How to Take Rights Seriously: A New Approach to the Intertemporal Evaluation of Social Alternatives
We
propose a new criterion reflecting both the concern for rights and the concern
for welfare in the evaluation of economic development paths. The concern for
rights is captured by a pre-ordering over combinations of thresholds
corresponding to floors or ceilings on various quantitative indicators. The
resulting constraints on actions and on levels of state variables are
interpreted as minimal rights to be guaranteed to all generations, for
intergenerational equity purposes. The levels of these rights are endogenously
chosen, accounting for the “cost in terms of welfare” of granting them.
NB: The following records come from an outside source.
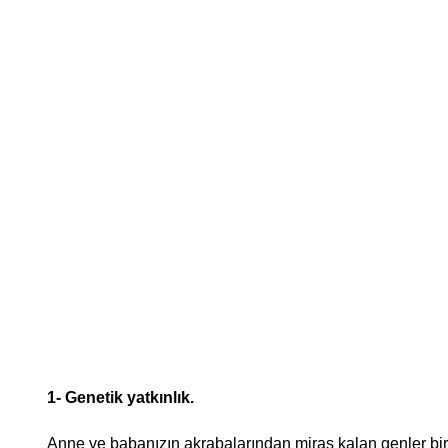
1- Genetik yatkınlık.
Anne ve babanızın akrabalarından miras kalan genler birl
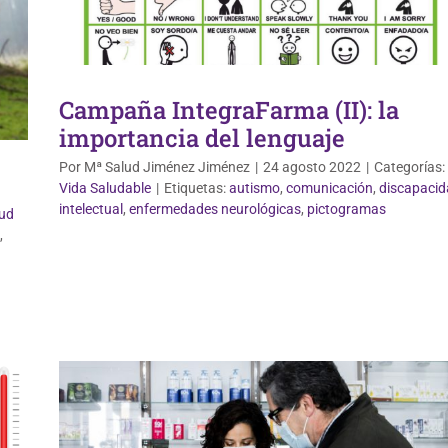
Campaña IntegraFarma (II): la
importancia del lenguaje
Por
Mª Salud Jiménez Jiménez
|
24 agosto 2022
|
Categorías:
Vida Saludable
|
Etiquetas:
autismo
,
comunicación
,
discapaci
intelectual
,
enfermedades neurológicas
,
pictogramas
ud
,
Vida Saludable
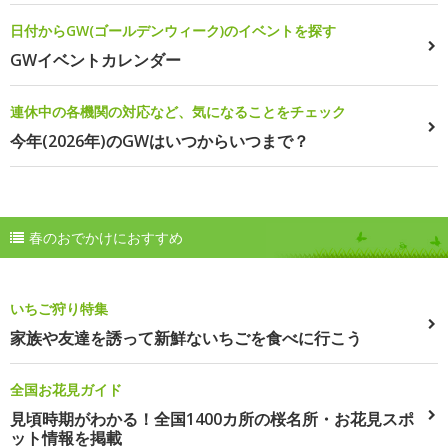
日付からGW(ゴールデンウィーク)のイベントを探す
GWイベントカレンダー
連休中の各機関の対応など、気になることをチェック
今年(2026年)のGWはいつからいつまで？
春のおでかけにおすすめ
いちご狩り特集
家族や友達を誘って新鮮ないちごを食べに行こう
全国お花見ガイド
見頃時期がわかる！全国1400カ所の桜名所・お花見スポ
ット情報を掲載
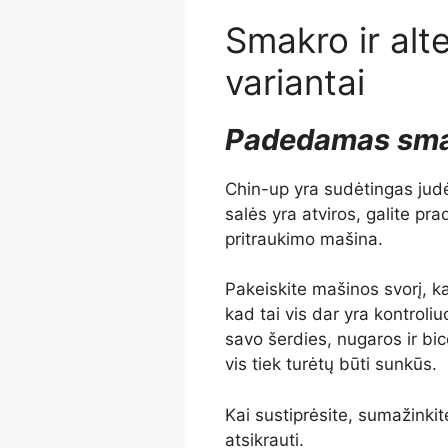
Smakro ir alt
variantai
Padedamas sma
Chin-up yra sudėtingas jud
salės yra atviros, galite p
pritraukimo mašina.
Pakeiskite mašinos svorį, ka
kad tai vis dar yra kontroliu
savo šerdies, nugaros ir bic
vis tiek turėtų būti sunkūs.
Kai sustiprėsite, sumažinkit
atsikrauti.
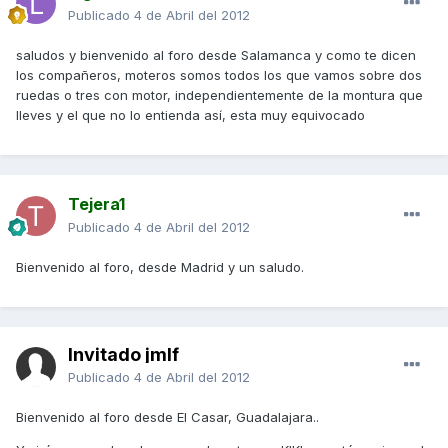
Publicado
4 de Abril del 2012
saludos y bienvenido al foro desde Salamanca y como te dicen
los compañeros, moteros somos todos los que vamos sobre dos
ruedas o tres con motor, independientemente de la montura que
lleves y el que no lo entienda así, esta muy equivocado
Tejera1
Publicado
4 de Abril del 2012
Bienvenido al foro, desde Madrid y un saludo.
Invitado jmlf
Publicado
4 de Abril del 2012
Bienvenido al foro desde El Casar, Guadalajara..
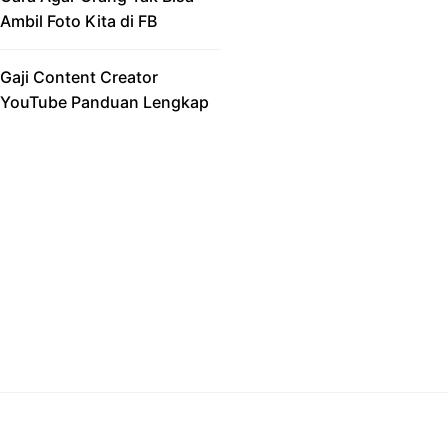
Ambil Foto Kita di FB
Gaji Content Creator
YouTube Panduan Lengkap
Such a
criterion could embody the idea of sustainable development. We provide an
axiomatization of such a criterion and characterize the tension between rights
and welfare in a general economic framework. We apply the criterion to the
standard Dasgupta-Heal-Solow model of resource extraction and capital
accumulation. We show that if the weight given to rights in the criterion is
sufficiently high, the optimal solution is on the threshold possibility
frontier. The development path is then “driven” by the rights. Specifically, if
a minimal consumption is considered as a right, constant consumption can be
optimal even with a positive utility discount rate. In this case, the shadow
value of the right plays an important role in the determination of the rate of
discount to be applied to social investment projects.